In our forty years of dedication to law and the legal profession, we have in our own way, contributed to the intricate legal landscape by enriching jurisprudence in the country.

In the are of trademark, we secured a favorable decision for Societe Des Produits Nestle, S.A. (Nestle) in the case of Societe Des Produits Nestle S.A. v. Court of Appeals (G.R. No. 112012, April 4, 2001) wherein the Supreme Court ruled that "FLAVOR MASTER" used for the coffee is confusingly similar to Nestle's "MASTER ROAST" and "MASTER BLEND" trademarks also applied for coffee. The High Court likewise sided with Nestle in the case of Societe Des Produits, S.A. v. Martin Dy, Jr. (G.R. No. 172276, August 8, 2010) when it held that the "NANNY" mark for adult milk is confusingly similar to "NAN" trademark use for infant powdered milk. We were also able to prove that our clients "SHARK AND LOGO" trademark use for chaep sandals is distinct from and not confusingly similar to "GREG NORMAN LOGO" used for expensive clothing apparel in the case of Great White Shark Enterprises, Inc. v. Danilo Caralde (G.R. No. 192294, November 21, 2012). As to the subject of copyright, the High Court, is Manly Sportwear manufacturing, Inc. v. Dadodette Enterprises and/or Hermes Sports Center (G.R. No. 16530, September 20, 2005), as agreed with us when it observed that the copyright registration issued by the National Library serves merely as a notice of recording and registration of the work but does not confer to right or title upon registered copyright owner.
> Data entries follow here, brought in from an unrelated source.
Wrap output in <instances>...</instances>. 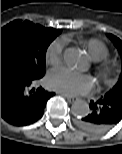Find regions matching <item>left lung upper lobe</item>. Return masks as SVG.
Returning <instances> with one entry per match:
<instances>
[{
    "mask_svg": "<svg viewBox=\"0 0 122 154\" xmlns=\"http://www.w3.org/2000/svg\"><path fill=\"white\" fill-rule=\"evenodd\" d=\"M108 36L113 41L114 45L117 47L122 59V41L112 34H109ZM108 93L111 94V96H113L119 103L122 104V71L118 82Z\"/></svg>",
    "mask_w": 122,
    "mask_h": 154,
    "instance_id": "left-lung-upper-lobe-1",
    "label": "left lung upper lobe"
}]
</instances>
Insofar as seafearer's right are concerned, our client-seaferer's claim for permanent and total disability benefits was recently upheld by the Supreme Court in Magsaysay Maritime Corporation v. Rodel A. Cruz (G.R. No. 204769, July 1, 2016) because the company-designated doctor failed to issue a definite assessment of the seaferer'e injury within 240 days.
In the field of general practice and litigation, we are proud to have successfully defended legitimate causes of clients on various concerns. In Ramon T. Torres v. Court of Appeals and Manila Yacht Club (G.R. No. 91934, May 27, 1991), our position that the Securities and Exchange Commission and not the Trial Court, had jurisdiction over an intra-corporate dispute, was upheld by the High Court. In Dasmarinas Garments, Inc. v. Honorable Reyes and American President Lines (G.R. No. 108229, August 24, 1993), The Supreme Court sustained our client's use of depositions of foreign witnesses during the course of trial as a mode of discovery. In Equatorial Realty Development, Inc. v. Sps. Desiderio & Edarlina Frogoza (G.R. No. 128563, March 25, 2004), the Supreme Court also conformed with our claim that the trial court is correct in cancelling the notice of levy in the title on the ground that the levy on the real property was in excess of the sheriff's authority to execute only goods and chattels. Finally, in Filinvest Alabang, Inc. v. Century Iron Works, Inc. (G.R. No. 213229, December 9, 2015), the High Court agreed with our client-contractor's view that while the construction contract between the parties partake of a "fixed lump sum" nature, it did not stop them from agreeing on additional works or changes to the project, provided the change is authorized in writing by the owner and the additional price to be paid to the contractor has been determined in writing by the parties in accordancewith Article 1724 of the Civil Code.